A report from a government watchdog says that some federal law enforcement agencies haven’t taught their staff how to use facial recognition technology properly or put in place rules to protect people’s civil rights when it’s used.
Why it’s important: Federal, state, and local police are using facial recognition technology more and more. This technology has led to several false arrests across the country, mostly of Black men and women, according to advocates, research, and news reports.
- The technology has also been criticized for a long time for not being able to correctly identify Black people and other people with dark skin.
- Even so, the technology is being quickly adopted by police, stores, airports, and sports arenas. Because crime rates have gone up, some local governments that initially put limits on its use are thinking about whether to loosen those limits.
- The lawyer for the Black man who was jailed in Georgia for almost a week last year said that a facial recognition system got the wrong person as a suspect in a New Orleans robbery.
- The man, who said he had never been to Louisiana, was let go after police realized their mistake, according to the Advocate.

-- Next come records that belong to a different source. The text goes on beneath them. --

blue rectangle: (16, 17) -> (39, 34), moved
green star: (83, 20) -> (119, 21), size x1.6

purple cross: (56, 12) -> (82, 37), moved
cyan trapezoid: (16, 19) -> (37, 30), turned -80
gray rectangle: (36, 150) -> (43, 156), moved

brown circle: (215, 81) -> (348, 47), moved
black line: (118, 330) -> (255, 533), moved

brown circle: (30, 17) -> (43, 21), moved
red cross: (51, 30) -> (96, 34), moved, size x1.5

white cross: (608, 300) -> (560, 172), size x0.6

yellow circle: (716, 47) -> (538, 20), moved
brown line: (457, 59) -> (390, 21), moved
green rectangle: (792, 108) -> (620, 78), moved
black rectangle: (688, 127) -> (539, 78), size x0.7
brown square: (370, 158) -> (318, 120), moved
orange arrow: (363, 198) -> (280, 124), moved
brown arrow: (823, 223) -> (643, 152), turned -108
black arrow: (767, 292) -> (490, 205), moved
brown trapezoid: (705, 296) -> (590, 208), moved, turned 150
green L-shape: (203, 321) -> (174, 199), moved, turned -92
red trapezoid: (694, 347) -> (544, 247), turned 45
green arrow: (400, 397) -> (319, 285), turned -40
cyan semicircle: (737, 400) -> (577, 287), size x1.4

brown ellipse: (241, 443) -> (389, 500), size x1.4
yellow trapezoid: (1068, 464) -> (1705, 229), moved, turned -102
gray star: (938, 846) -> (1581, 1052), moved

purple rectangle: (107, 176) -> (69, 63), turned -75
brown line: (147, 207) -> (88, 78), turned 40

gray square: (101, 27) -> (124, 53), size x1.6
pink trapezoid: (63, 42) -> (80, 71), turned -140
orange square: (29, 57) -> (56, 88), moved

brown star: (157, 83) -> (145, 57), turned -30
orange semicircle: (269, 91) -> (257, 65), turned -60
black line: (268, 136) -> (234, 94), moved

Based on a new report from the U.S. Government Accountability Office, the FBI, DEA, Customs and Border Protection, Homeland Security Investigations, and three other agencies used facial recognition systems to look into crimes from October 2019 to March 2022 without training their staff.
- The report said that about three agencies—HSI, the Marshals Service, and the Secret Service—had rules or instructions for using technology that specifically looked at civil rights and civil liberties. In April 2020, the Secret Service stopped using facial recognition for the most part.
- Aside from that, the GAO found that six agencies did about 60,000 photo searches without having the right training in place.
According to Alex Fitzpatrick of Axios, the newest facial recognition surveillance technology can identify people seen on security cameras in real-time or very close to them.
- Its goal is to connect security camera footage with public images of that person that are linked to their identity, like mug shots or social media profiles.
The GAO report says that by December, the Department of Homeland Security, which is in charge of many of the agencies in the report, will have finished writing a policy on facial recognition systems that applies to the whole department.
- The department told the GAO in a letter that it was still committed to protecting privacy, civil rights, and civil liberties, as well as making things more open and clear, in all of its activities and programs.
- The Justice Department, which is in charge of the FBI and other agencies, has been working on a department-wide policy for a while now, but it has been slow going in part because of money problems.
- A spokeswoman for the Justice Department told Axios that the report is being looked over.